**Task brief**
Write out exactly the lines of the entries below from the one holding "Popular (1136, 69)" to the one holding "Budget Process (616, 135)", inclusive, and leave out all other lines.

(Extracted information Opens)

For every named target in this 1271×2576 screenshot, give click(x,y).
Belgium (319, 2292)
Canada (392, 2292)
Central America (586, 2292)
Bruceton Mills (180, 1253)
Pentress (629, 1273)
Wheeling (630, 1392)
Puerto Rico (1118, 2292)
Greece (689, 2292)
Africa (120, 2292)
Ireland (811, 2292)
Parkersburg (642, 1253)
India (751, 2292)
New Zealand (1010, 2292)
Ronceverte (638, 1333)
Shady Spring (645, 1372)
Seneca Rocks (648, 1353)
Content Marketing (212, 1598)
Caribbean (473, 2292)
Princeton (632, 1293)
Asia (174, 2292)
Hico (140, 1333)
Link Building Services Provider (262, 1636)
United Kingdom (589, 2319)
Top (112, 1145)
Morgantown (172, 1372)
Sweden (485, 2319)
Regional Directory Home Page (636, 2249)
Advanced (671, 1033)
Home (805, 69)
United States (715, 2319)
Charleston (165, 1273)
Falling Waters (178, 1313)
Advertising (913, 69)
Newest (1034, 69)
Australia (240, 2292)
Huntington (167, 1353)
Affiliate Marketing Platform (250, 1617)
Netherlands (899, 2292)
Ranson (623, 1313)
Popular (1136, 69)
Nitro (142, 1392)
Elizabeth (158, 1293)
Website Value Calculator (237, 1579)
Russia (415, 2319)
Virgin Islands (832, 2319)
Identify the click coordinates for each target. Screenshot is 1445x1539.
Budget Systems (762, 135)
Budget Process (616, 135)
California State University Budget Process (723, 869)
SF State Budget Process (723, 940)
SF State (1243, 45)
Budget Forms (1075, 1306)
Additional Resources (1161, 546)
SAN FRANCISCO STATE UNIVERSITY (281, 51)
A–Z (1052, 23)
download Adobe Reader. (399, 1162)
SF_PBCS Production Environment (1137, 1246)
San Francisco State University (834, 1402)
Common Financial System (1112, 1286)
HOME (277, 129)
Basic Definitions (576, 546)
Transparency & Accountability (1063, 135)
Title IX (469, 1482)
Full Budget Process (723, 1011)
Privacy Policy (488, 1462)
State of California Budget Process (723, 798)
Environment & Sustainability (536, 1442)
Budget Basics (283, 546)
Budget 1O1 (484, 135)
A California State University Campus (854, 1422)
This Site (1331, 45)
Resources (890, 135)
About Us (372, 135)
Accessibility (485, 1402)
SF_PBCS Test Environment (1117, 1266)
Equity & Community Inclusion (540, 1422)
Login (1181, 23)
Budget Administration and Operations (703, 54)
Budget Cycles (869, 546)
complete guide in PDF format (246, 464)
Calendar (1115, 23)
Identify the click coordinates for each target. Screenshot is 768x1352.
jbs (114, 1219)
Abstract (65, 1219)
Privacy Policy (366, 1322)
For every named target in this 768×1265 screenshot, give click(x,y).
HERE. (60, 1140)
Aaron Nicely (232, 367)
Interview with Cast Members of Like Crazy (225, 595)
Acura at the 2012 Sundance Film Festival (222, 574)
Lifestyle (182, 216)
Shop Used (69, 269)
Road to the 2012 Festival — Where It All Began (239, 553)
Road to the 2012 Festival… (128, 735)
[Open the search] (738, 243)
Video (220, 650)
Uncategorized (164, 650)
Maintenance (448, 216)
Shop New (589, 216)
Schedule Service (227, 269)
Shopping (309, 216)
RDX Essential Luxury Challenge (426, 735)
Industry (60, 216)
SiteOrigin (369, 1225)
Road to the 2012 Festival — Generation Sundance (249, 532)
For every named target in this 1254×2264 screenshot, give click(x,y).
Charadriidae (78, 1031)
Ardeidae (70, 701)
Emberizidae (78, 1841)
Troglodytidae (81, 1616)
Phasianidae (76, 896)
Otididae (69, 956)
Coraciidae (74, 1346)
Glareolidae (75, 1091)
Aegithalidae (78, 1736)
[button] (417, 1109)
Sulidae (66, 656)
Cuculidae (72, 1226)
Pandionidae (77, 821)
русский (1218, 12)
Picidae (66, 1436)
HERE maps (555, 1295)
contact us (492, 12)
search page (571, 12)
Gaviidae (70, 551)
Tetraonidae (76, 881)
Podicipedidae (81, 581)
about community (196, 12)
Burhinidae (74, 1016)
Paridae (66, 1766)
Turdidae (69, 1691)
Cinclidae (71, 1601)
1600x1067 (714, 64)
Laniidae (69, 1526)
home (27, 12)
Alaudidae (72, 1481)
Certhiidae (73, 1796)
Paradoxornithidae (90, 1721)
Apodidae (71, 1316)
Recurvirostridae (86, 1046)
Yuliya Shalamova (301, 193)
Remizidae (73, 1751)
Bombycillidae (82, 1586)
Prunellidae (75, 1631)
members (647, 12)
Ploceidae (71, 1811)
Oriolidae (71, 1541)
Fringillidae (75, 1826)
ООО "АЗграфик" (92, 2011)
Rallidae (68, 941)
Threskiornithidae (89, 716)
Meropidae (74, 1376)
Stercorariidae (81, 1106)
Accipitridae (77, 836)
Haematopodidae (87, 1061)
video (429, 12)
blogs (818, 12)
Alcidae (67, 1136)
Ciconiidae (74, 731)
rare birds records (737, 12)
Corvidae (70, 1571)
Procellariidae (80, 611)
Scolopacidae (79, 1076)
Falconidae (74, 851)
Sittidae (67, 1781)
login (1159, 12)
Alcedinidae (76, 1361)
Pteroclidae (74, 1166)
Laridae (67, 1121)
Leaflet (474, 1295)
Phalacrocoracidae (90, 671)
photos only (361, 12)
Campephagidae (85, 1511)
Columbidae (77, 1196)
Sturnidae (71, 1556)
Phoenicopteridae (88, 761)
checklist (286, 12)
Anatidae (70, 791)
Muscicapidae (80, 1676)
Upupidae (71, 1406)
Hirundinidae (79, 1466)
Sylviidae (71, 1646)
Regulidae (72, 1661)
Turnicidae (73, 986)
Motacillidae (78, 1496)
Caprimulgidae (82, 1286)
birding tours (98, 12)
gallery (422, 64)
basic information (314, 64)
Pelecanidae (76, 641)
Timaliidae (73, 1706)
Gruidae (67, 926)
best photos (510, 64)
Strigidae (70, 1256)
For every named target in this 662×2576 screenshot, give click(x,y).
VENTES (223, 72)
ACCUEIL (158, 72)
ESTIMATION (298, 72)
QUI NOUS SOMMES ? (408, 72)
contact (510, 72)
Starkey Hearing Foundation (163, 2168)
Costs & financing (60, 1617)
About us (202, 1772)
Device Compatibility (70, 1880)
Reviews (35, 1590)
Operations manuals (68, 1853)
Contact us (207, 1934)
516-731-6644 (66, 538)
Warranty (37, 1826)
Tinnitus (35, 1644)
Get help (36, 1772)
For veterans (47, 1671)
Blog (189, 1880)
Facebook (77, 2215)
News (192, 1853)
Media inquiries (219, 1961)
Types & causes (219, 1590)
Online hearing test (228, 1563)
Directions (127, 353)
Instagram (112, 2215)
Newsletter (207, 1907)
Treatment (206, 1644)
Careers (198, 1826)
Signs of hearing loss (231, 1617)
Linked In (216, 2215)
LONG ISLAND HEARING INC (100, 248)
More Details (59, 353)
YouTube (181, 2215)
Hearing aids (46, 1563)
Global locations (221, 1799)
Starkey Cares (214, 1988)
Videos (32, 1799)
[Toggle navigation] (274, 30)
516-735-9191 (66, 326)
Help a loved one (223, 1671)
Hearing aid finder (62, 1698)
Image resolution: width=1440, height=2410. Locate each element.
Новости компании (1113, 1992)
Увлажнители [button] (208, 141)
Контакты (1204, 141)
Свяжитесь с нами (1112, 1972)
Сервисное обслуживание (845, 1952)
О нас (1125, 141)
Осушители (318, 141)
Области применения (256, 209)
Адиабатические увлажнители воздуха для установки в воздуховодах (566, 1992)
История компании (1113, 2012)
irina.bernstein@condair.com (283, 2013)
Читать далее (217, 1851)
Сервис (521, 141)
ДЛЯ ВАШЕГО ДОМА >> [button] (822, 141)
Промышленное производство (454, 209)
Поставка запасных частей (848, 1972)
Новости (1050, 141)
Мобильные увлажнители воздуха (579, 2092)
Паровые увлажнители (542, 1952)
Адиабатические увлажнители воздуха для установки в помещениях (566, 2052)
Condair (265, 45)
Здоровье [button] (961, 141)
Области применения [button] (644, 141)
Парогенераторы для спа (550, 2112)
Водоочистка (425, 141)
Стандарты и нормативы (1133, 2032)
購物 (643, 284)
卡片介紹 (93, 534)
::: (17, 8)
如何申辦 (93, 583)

(Extracted information Closes)

**Solution for this problem**
Popular (1136, 69)
Nitro (142, 1392)
Elizabeth (158, 1293)
Website Value Calculator (237, 1579)
Russia (415, 2319)
Virgin Islands (832, 2319)
Identify the click coordinates for each target. Screenshot is 1445x1539.
Budget Systems (762, 135)
Budget Process (616, 135)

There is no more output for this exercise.